The boys looked like ants from this distance, chasing each other around the courtyard. James stopped them running and pointed up to the battlements. Fathers and sons waved up at the women.

Saoirse and Maggie waved back, then put their arms around each other as James readied his Leica for a photograph. Posing for it was pointless, though, they stood too far away for the camera to capture them properly.

Maggie sighed, moved by the serenity of the scene. Her unspoken unease resonated within Saoirse's own troubled spirit, as if she could read her friend's mind. Saoirse strengthened her hold and this encouraged Maggie to open up.
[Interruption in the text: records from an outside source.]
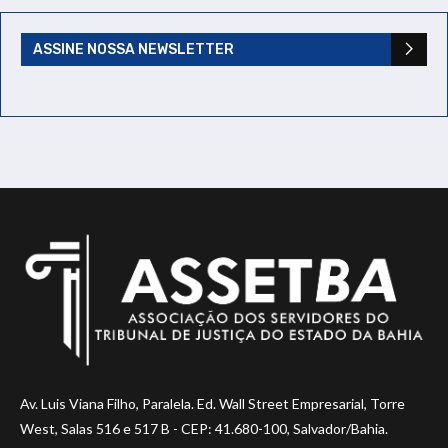
ASSINE NOSSA NEWSLETTER
Av. Luis Viana Filho, Paralela. Ed. Wall Street Empresarial, Torre
West, Salas 516 e 517 B - CEP: 41.680-100, Salvador/Bahia.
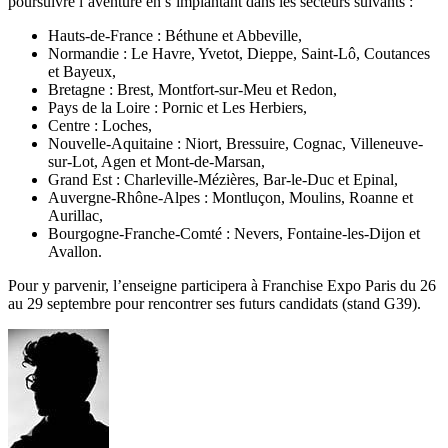
poursuivre l’aventure en s’implantant dans les secteurs suivants :
Hauts-de-France : Béthune et Abbeville,
Normandie : Le Havre, Yvetot, Dieppe, Saint-Lô, Coutances
et Bayeux,
Bretagne : Brest, Montfort-sur-Meu et Redon,
Pays de la Loire : Pornic et Les Herbiers,
Centre : Loches,
Nouvelle-Aquitaine : Niort, Bressuire, Cognac, Villeneuve-
sur-Lot, Agen et Mont-de-Marsan,
Grand Est : Charleville-Mézières, Bar-le-Duc et Epinal,
Auvergne-Rhône-Alpes : Montluçon, Moulins, Roanne et
Aurillac,
Bourgogne-Franche-Comté : Nevers, Fontaine-les-Dijon et
Avallon.
Pour y parvenir, l’enseigne participera à Franchise Expo Paris du 26
au 29 septembre pour rencontrer ses futurs candidats (stand G39).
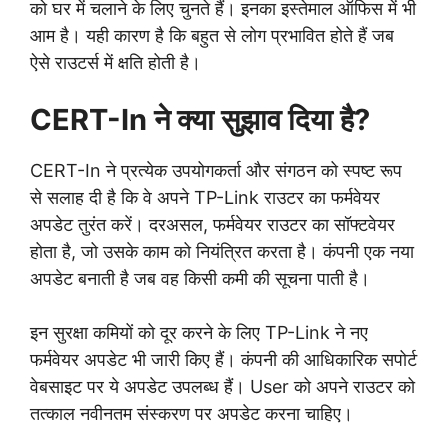
को घर में चलाने के लिए चुनते हैं। इनका इस्तेमाल ऑफिस में भी
आम है। यही कारण है कि बहुत से लोग प्रभावित होते हैं जब
ऐसे राउटर्स में क्षति होती है।
CERT-In ने क्या सुझाव दिया है?
CERT-In ने प्रत्येक उपयोगकर्ता और संगठन को स्पष्ट रूप
से सलाह दी है कि वे अपने TP-Link राउटर का फर्मवेयर
अपडेट तुरंत करें। दरअसल, फर्मवेयर राउटर का सॉफ्टवेयर
होता है, जो उसके काम को नियंत्रित करता है। कंपनी एक नया
अपडेट बनाती है जब वह किसी कमी की सूचना पाती है।
इन सुरक्षा कमियों को दूर करने के लिए TP-Link ने नए
फर्मवेयर अपडेट भी जारी किए हैं। कंपनी की आधिकारिक सपोर्ट
वेबसाइट पर ये अपडेट उपलब्ध हैं। User को अपने राउटर को
तत्काल नवीनतम संस्करण पर अपडेट करना चाहिए।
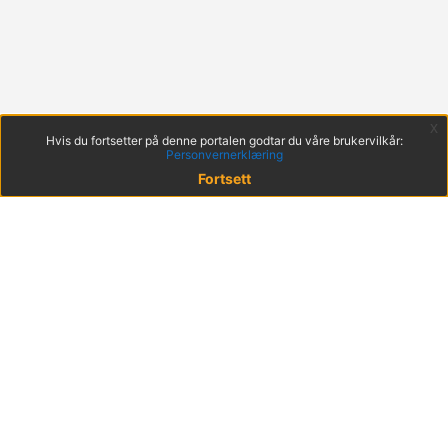
x
Hvis du fortsetter på denne portalen godtar du våre brukervilkår:
Personvernerklæring
Fortsett
© 2022 KS
Haakon VIIs gt. 9, 0161 Oslo
Postadresse: Postboks 1378 Vika, 0114 Oslo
"I am very pleased and happy," Maggie said, her voice feeble in the wind, "yet for no reason... no apparent reason at all... I am terrified." Her fists tightened as she crossed her arms over her chest. "Some mornings, I wake up in a cold sweat, paralyzed with fear. Terrified that my baby boy – "

Maggie choked up, dabbing her handkerchief at the corners of her eyes.

"That we haven't done enough. That we're not doing enough, to protect them. Their futures. Saoirse, am I mad? Am I mad to be so scared, when the war has been over for a decade?"

All Saoirse could do was squeeze her friend's shoulder, for she knew that fear much too well. It visited her in nightmares when she was too tired to rest. Her holiday had eased her mind somewhat, but of late, that terror was beginning to resurface.

"No..." Saoirse sighed. "No, you're not mad, Maggie. You're a mother."